「申公豹は僕に言いました、封神計画反対派の首謀者は羌太公だと…封神計画は崑崙の最高機密の筈なのにです…そして原始天尊様、あなたはあの時確かに12仙が協力者だと仰いました…そしてそれには少し特殊な事情があると…あの時の原始天尊様のお言葉から僕はてっきり太公望師叔ご自身が何らかの意図があって反対派と行動を共にしているのかと思っていました…ですが太公望師叔らしき人物の行動…そして申公豹の言葉…僕は段々解らなくなってしまいました…原始天尊様一体どんな事情があるのですか?」
 「…楊ゼン…羌太公や反対派の事は現在は良い…それよりおぬしは太公望を早く見つけだし連れ戻すのだ!良いな!」
 跪き己が疑問を告げる楊ゼンに対し、教主はただそれだけを告げ、そしてそれ以上を許さなかった… 


 
斉の国と羌太公―4―

 
 ―現在・商王国の王都・朝歌では、ある一人の旅の占い師の少年の事が噂となっていた…
 
 ―約10日程前朝歌問前に自らを賈人兼旅の占い師と名乗った旅装束を纏った少年はいた…

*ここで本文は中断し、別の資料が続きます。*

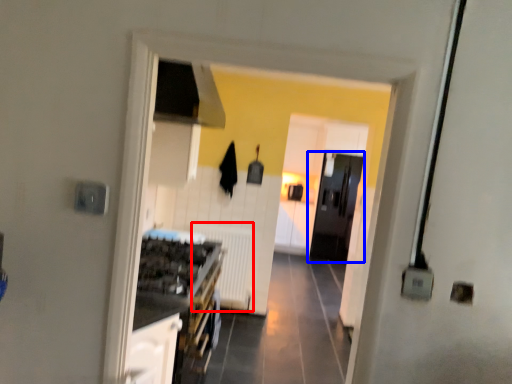 Question: Which object appears farthest to the camera in this image, radiator (highlighted by a red box) or door (highlighted by a blue box)?

Choices:
 (A) radiator
 (B) door

Answer: (B) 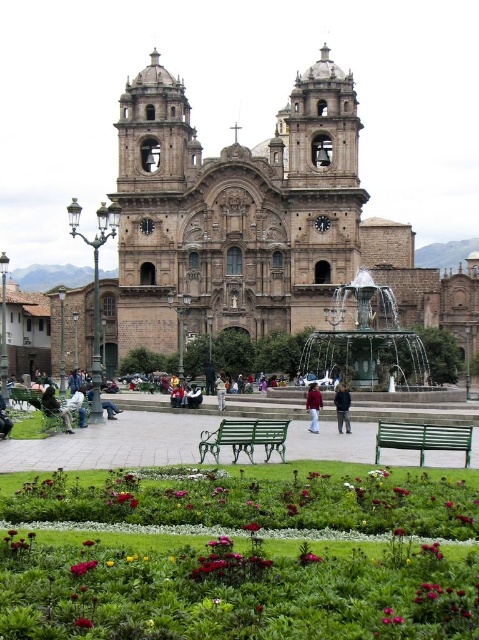 You are a tourist visiting the historic church and need to rest. You see the green painted wood park bench at lower right and the smooth pink rose at lower center. Which object is bigger in size?

The green painted wood park bench at lower right is larger in size compared to the smooth pink rose at lower center.

You are standing in the plaza in front of the historic church. You see two points marked in the image. The first point is at coordinate point (192, 394) and the second point is at coordinate point (83, 545). From your current position, which point is closer to the church?

Point (192, 394) is behind point (83, 545), so the point closer to the church is point (192, 394). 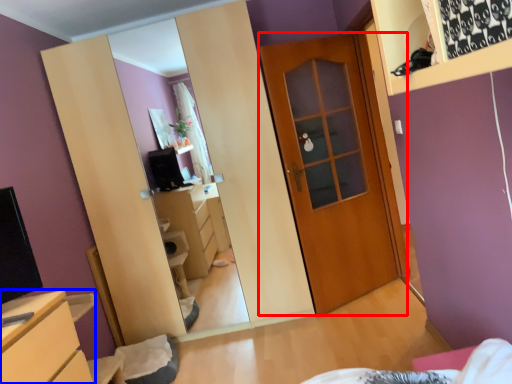 Question: Which point is further to the camera, door (highlighted by a red box) or chest of drawers (highlighted by a blue box)?

Choices:
 (A) door
 (B) chest of drawers

Answer: (A) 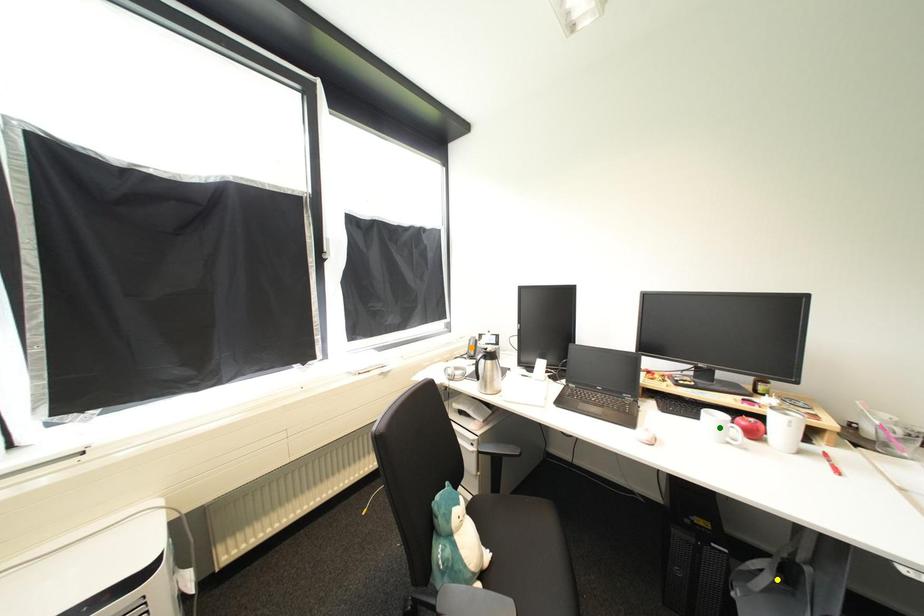 Order these from nearest to farthest:
A) orange point
B) yellow point
C) green point

orange point → green point → yellow point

 「…予定より遅れたけど…何とか朝歌に着けたな…それじゃあ早速久し振りに異人に会いに行こうか…」
 そう言って彼は市の方向を目指して歩き始めた…
そして市に着いた彼はその一角にある、とある屠肆へと入って行った…
 
 すたすたと店の中へと入ってくるその少年・呂望を最初に見つけたのは、その店で働く少年だった…
 「…あ…あなたは…いつ…何故…こちらに…」
 少年は驚いた…何故なら目の前にいたのは現在のこの朝歌に、この様なごく普通の旅装束では決して来る筈の無い人物だったからだった…

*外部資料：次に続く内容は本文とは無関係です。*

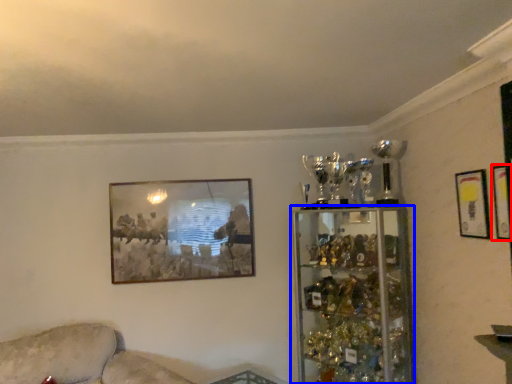 Question: Among these objects, which one is farthest to the camera, picture frame (highlighted by a red box) or shelf (highlighted by a blue box)?

Choices:
 (A) picture frame
 (B) shelf

Answer: (B) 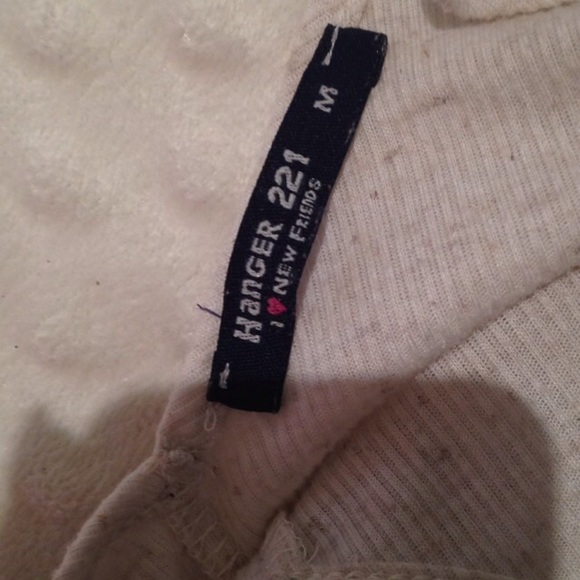 Where is `fluffy white cloth`? fluffy white cloth is located at coordinates [121, 206].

 「朝歌に着いたのはつい先程かのう…少々予定が狂ってしまってのう、どうやら決行を早める必要があるようなのだが…異人は来ておるかのう?」
 旅装束を纏った彼は真剣な面持ちで少年の外見には似合わない老人の様な言葉遣いでそう言った…
 「…それでは…ついに…尚甫様…嗚呼!!はい!宋異人様は奥に居られます!僕呼んできます!」
 「ああ、そのような事はせずとも良い、わしが行こう、おぬしはここで店の番を続けるが良い」
 呂望の言葉の意味するものに気付いた少年は感極まる少年を押し止め店の番を続けるように告げると呂望は更に奥へと向かった…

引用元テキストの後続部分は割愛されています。